I also worked at Kodak, just after grad school. I took a job in the International Manufacturing Division, and my big project was to a.) find out just how many employees were involved in equipment manufacturing, and b.) recommend which plants could stand shrinking. For the ten months I lasted, I got hung up on every day. My colleagues and boss were kind, bright people. But everyone had an air of defeat about them, as bad management was addressed through the time-honored tradition of firing good employees. Every building in the plant where I worked had acres - I mean acres - of empty offices, hallways that echoed in silence, a visual reminder of how low we'd sunk. And that was almost 20 years ago, long before Kodak was threatened with delisting from the New York Stock Exchange for a stock price under $1.

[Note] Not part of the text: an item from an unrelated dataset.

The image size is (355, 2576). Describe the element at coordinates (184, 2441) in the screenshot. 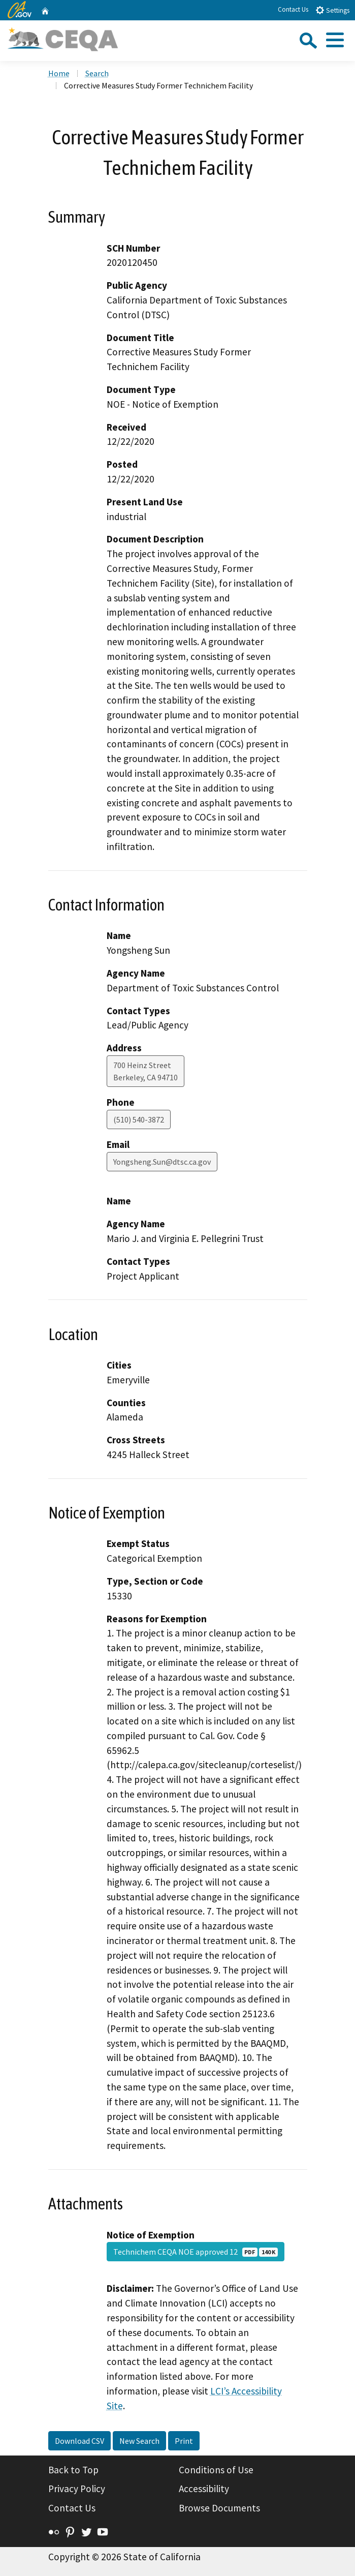 I see `Print` at that location.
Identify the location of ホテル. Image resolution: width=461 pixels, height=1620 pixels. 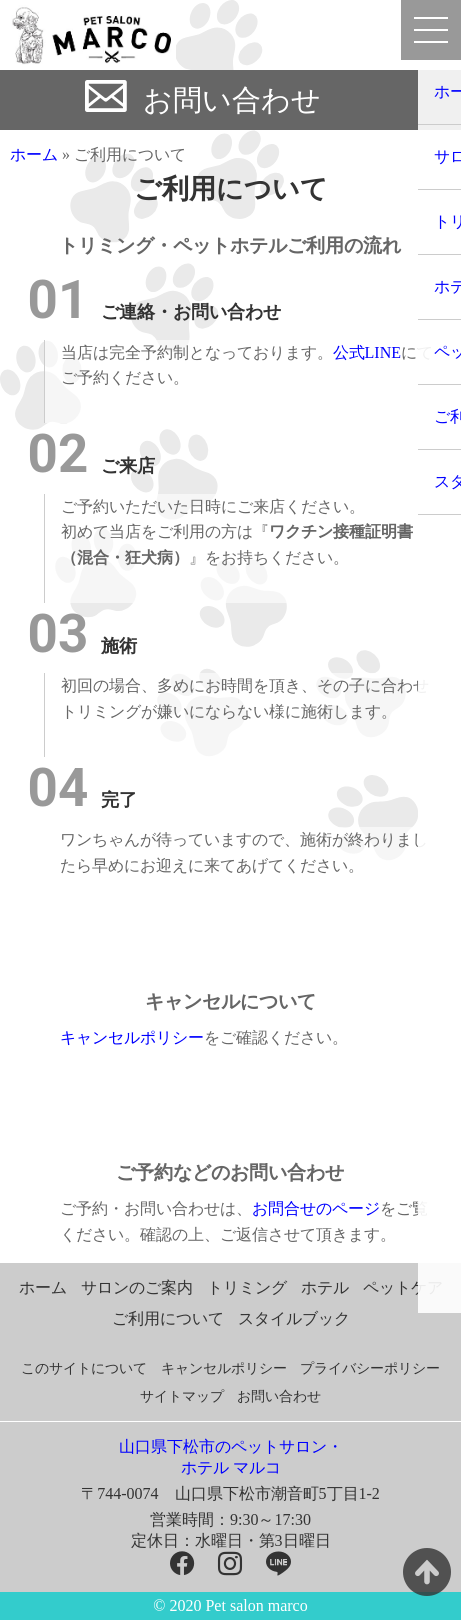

Rochester is inured to death by a thousand paper cuts, and it will absorb whatever happens this time, too. I was tickled by a recent article that names Rochester as a "City Poised for Greatness in 2012," alongside London, San Jose, and Austin, ascribed to cheap real estate and hiring by North American Brewing, which makes Genesee Beer. Or as we natives say, "Geneseein' is Believin.'
Like the tintype makers whose craft George Eastman helped make almost obsolete, the employees of Kodak and other once proud American manufacturers seem doomed sometimes, casualties of globalization and corporate shortsightedness.
I just hope that tales of corporations that are good citizens, benevolent employers, and civic supporters won't soon be relegated to a sidebar human interest story for a slow news day.